Facile Synthesis of Zeolite Beta with Hierarchical Micromesoporosity Promoted by Citric Acid: Strategy and Working Mechanism.

The introduction of mesoporosity is of great importance because mass-transportation limitations within microporous systems hinder their catalytic performance. The direct formation of mesoporosity in zeolite is generally achieved through the use of an additional and expensive organic template, which limits its industrial applications. In this investigation, we reported a facile procedure for synthesizing zeolite Beta with micromesoporosity, in which tetraethylammonium hydroxide (TEAOH)/crystal seeds (CS) worked as the micropore-directing agents, assisted by simple citric acid (CA) containing hydroxyl carboxylic groups.
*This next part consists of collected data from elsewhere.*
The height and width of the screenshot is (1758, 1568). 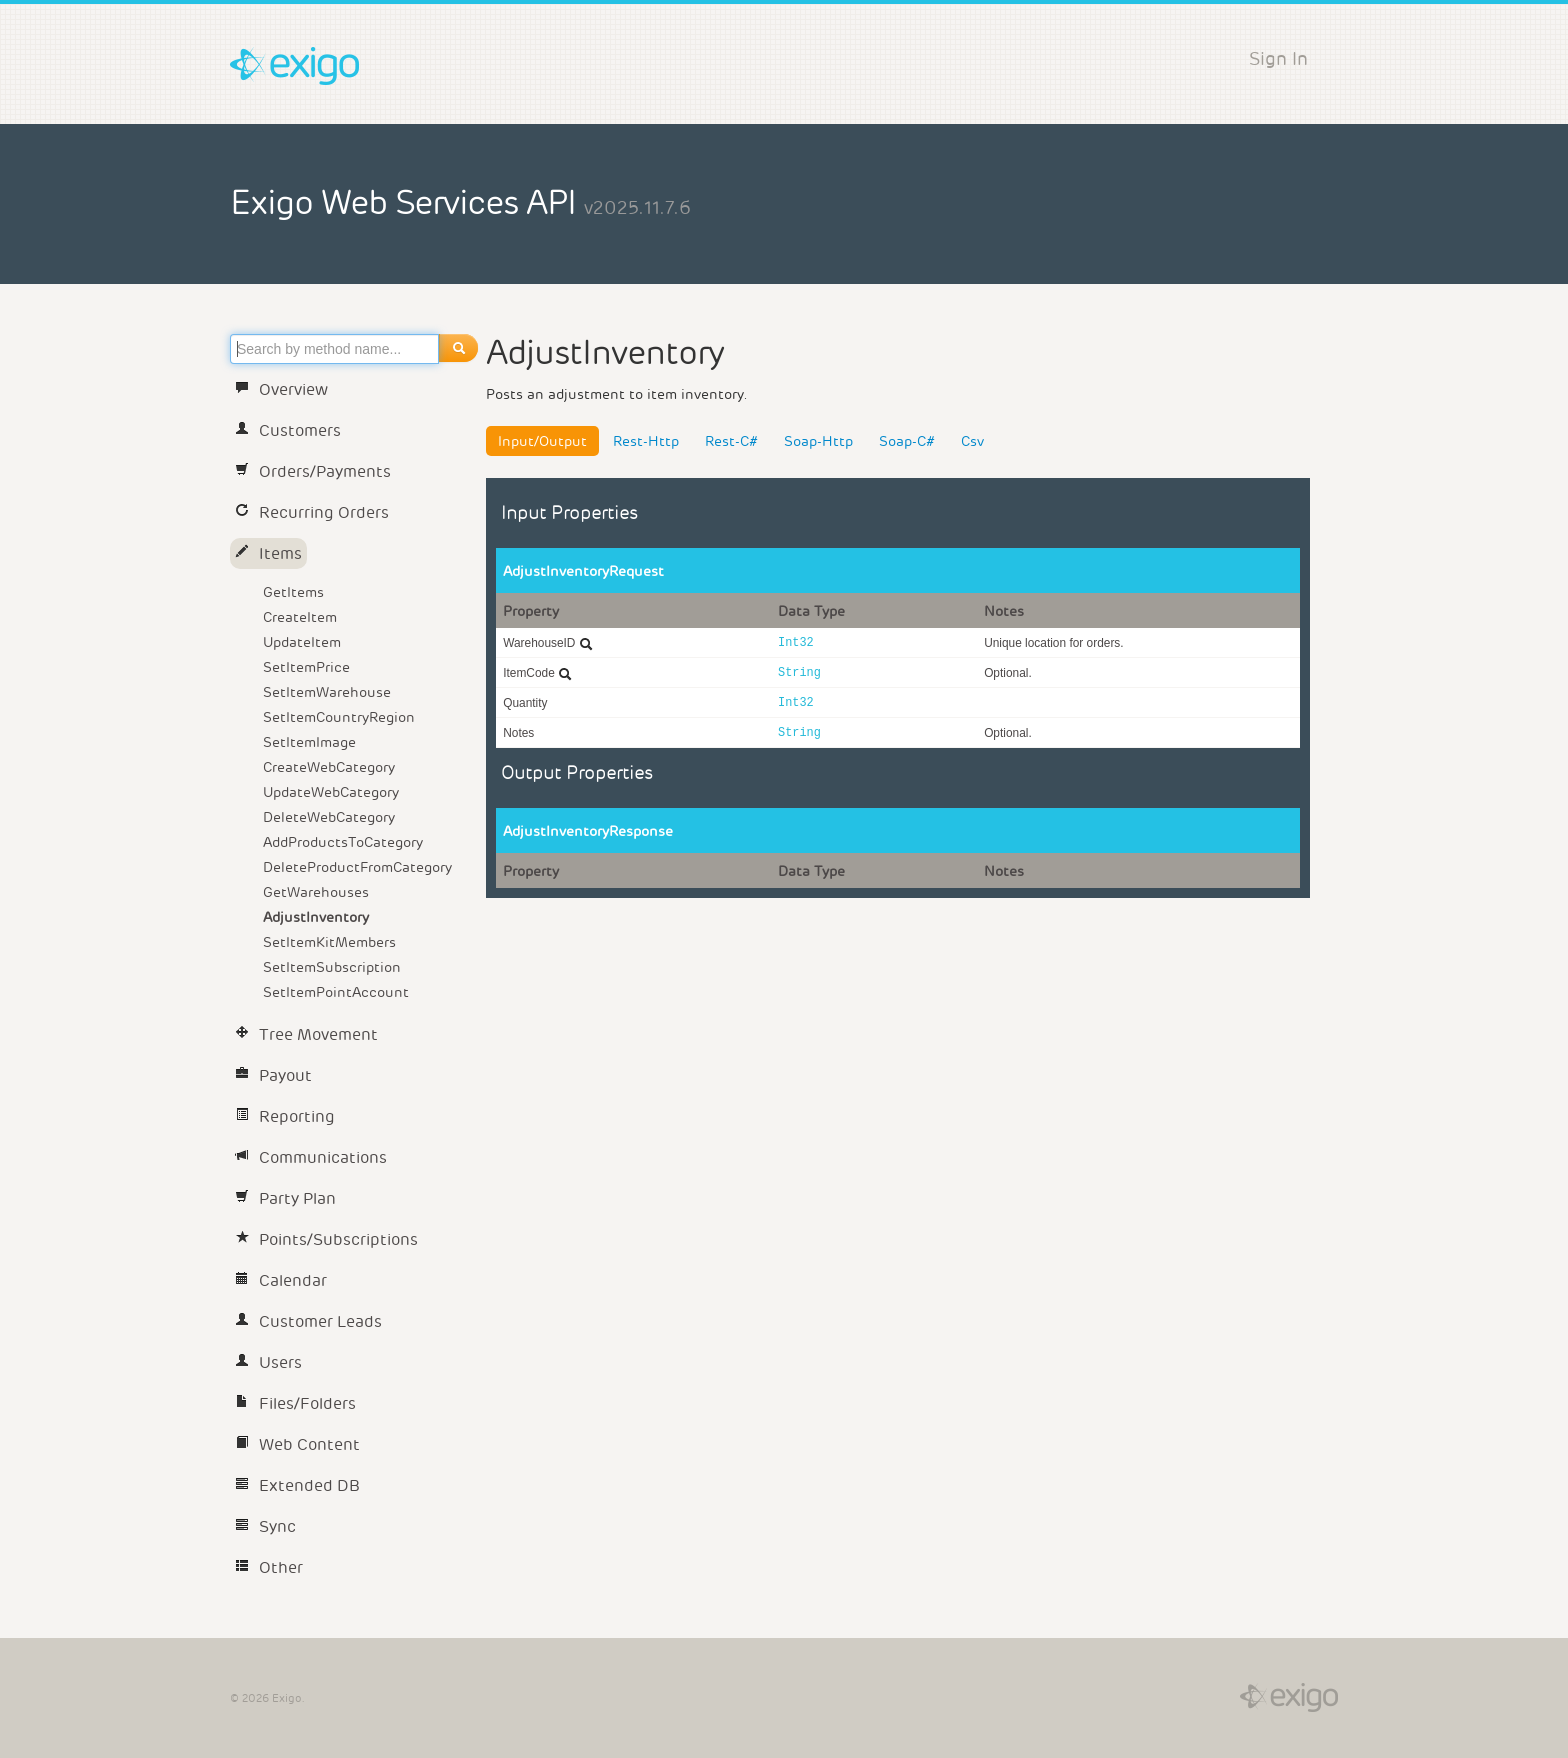 What do you see at coordinates (281, 1280) in the screenshot?
I see `Calendar` at bounding box center [281, 1280].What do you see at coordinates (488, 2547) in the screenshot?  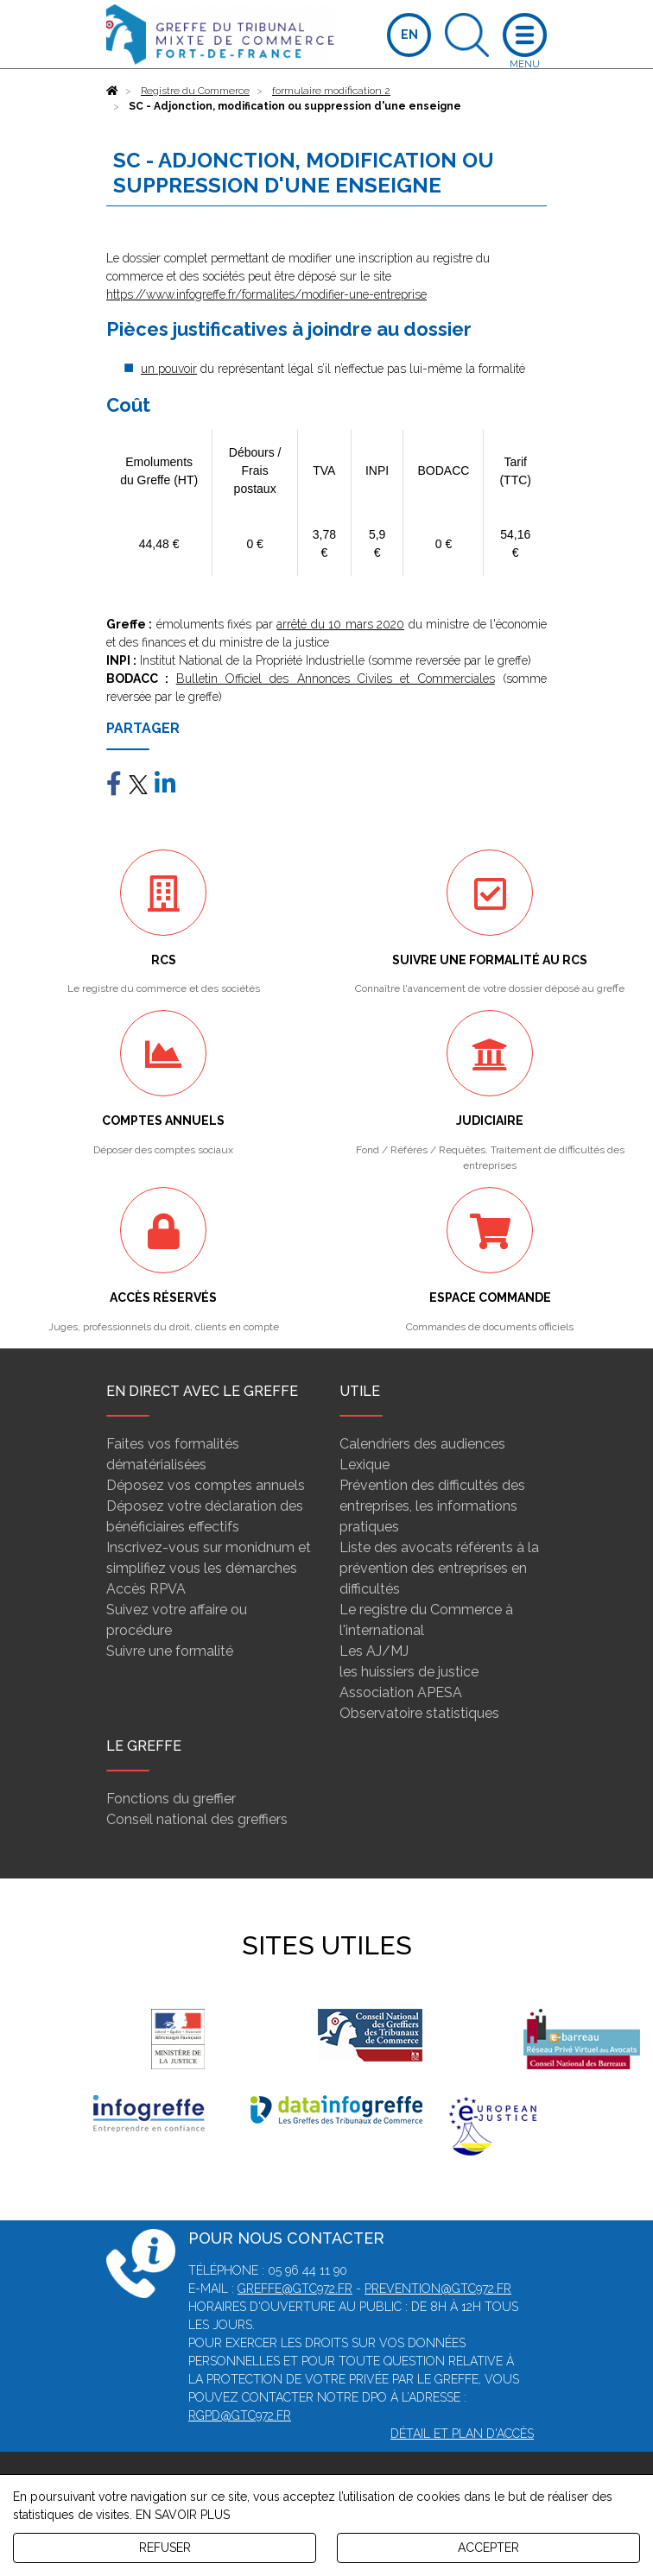 I see `ACCEPTER` at bounding box center [488, 2547].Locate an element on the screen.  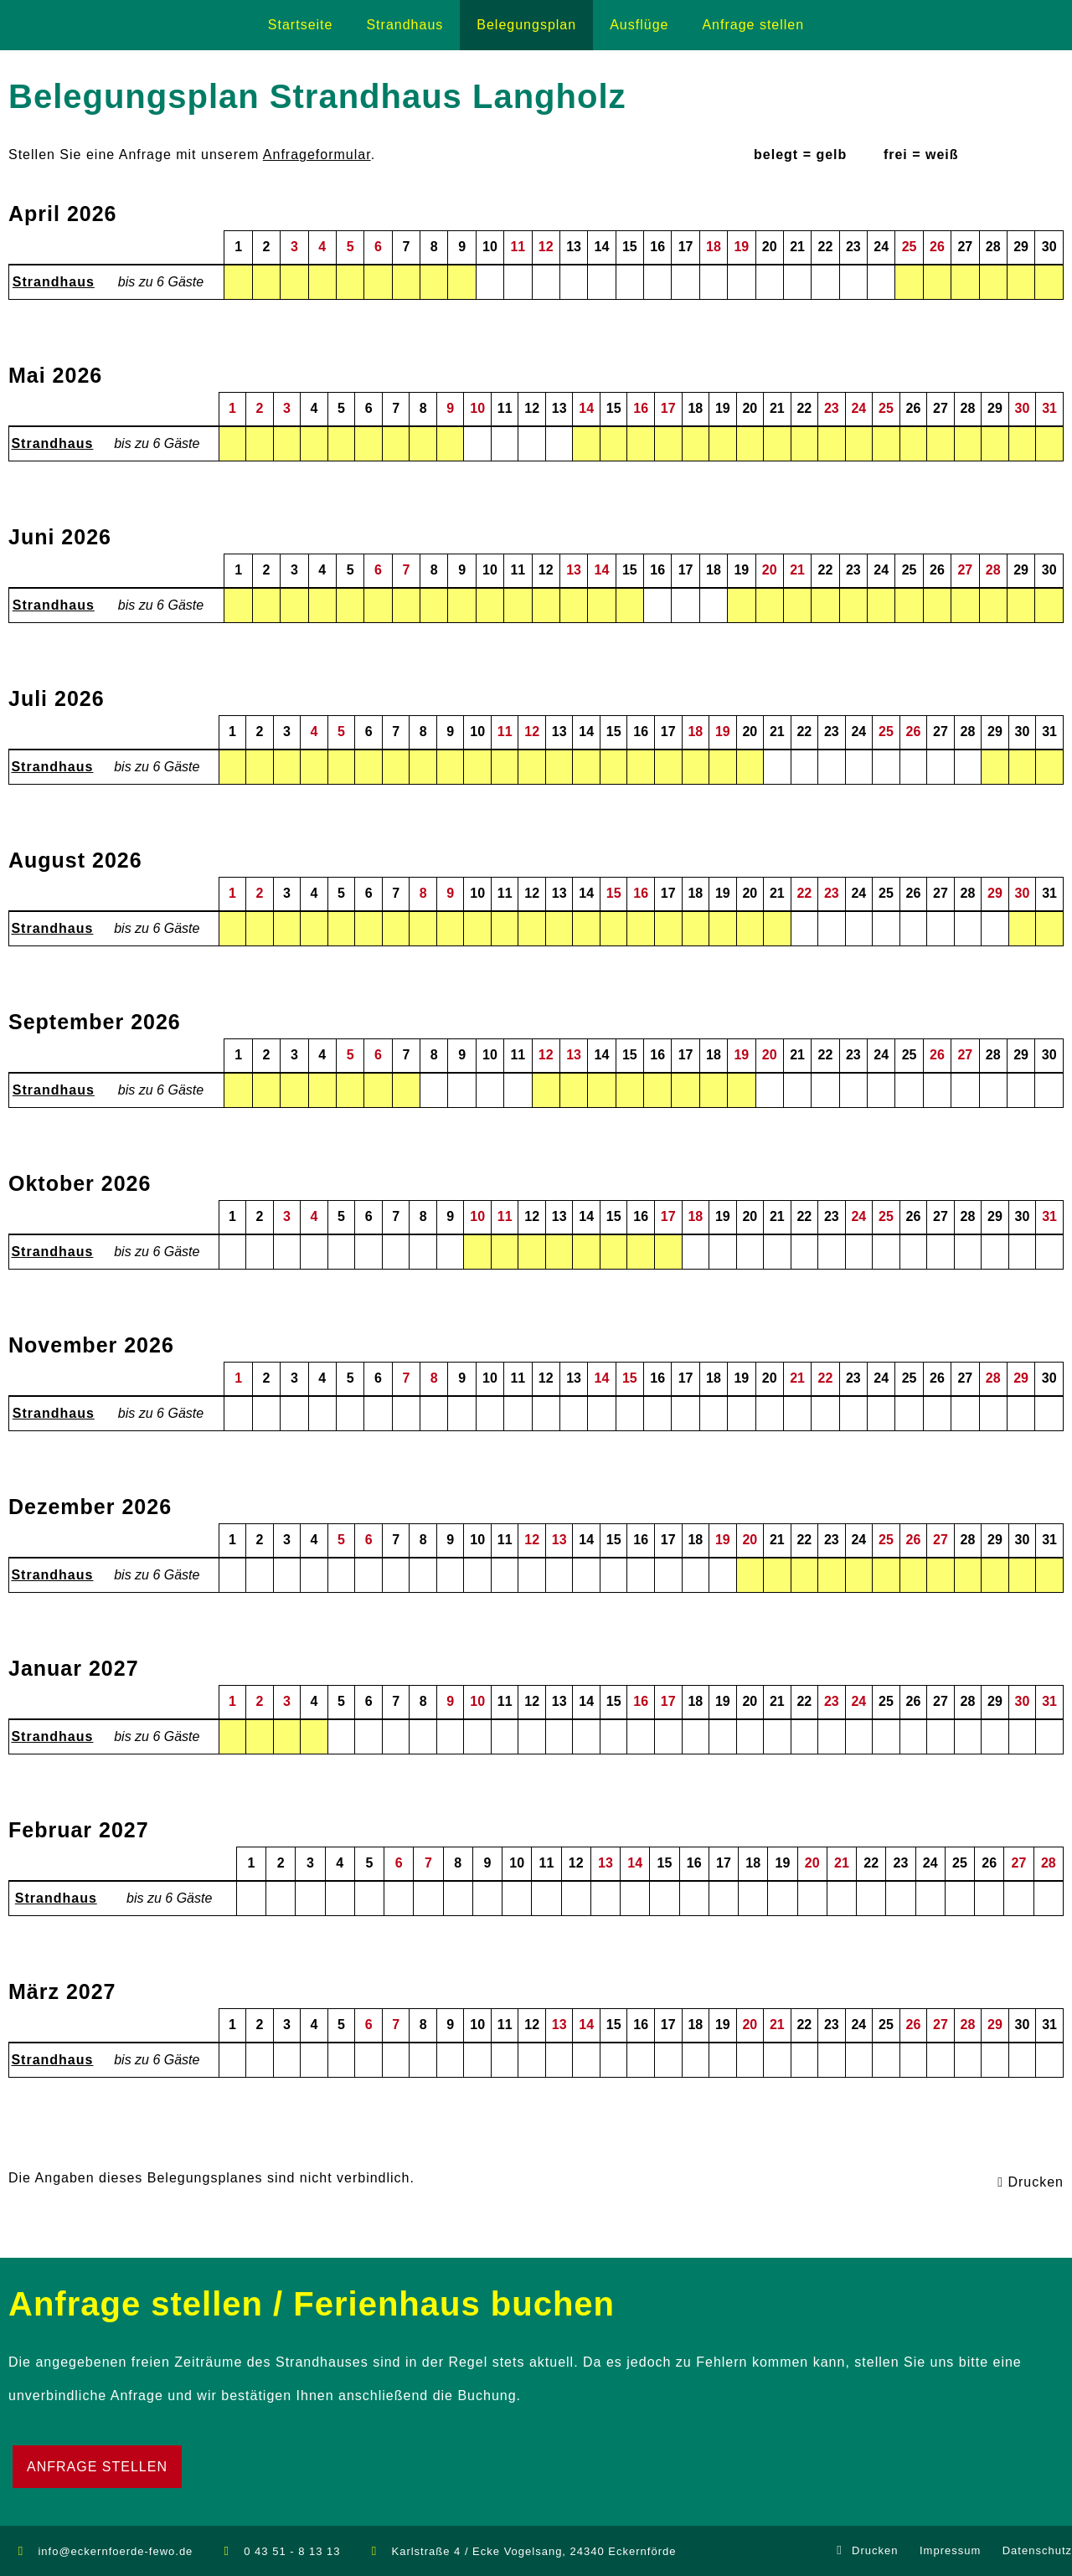
Strandhaus is located at coordinates (54, 282).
The working mechanism of TEAOH/CS/CA was proposed on the basis of various characterization methods. Oxalic acid was employed as an additional template to further elucidate the formation mechanism of the mesopores. The formation mechanism is proposed that CA with hydroxyl carboxylic groups can interact with aluminosilicate and TEAOH simultaneously to form a semimicelle, leading to the final mesostructure. The resultant mesoporous material was tested in the esterification reaction of benzyl alcohol and acetic acid. Improved activity and selectivity were observed as a result of the introduction of intracrystalline mesopores, suggesting the superiority of the CA-assisted zeolite Beta. This novel procedure provides a simple procedure for obtaining zeolite Beta with hierarchical pores, which can enable the economic and environmentally friendly production of hierarchical zeolites for industrial applications.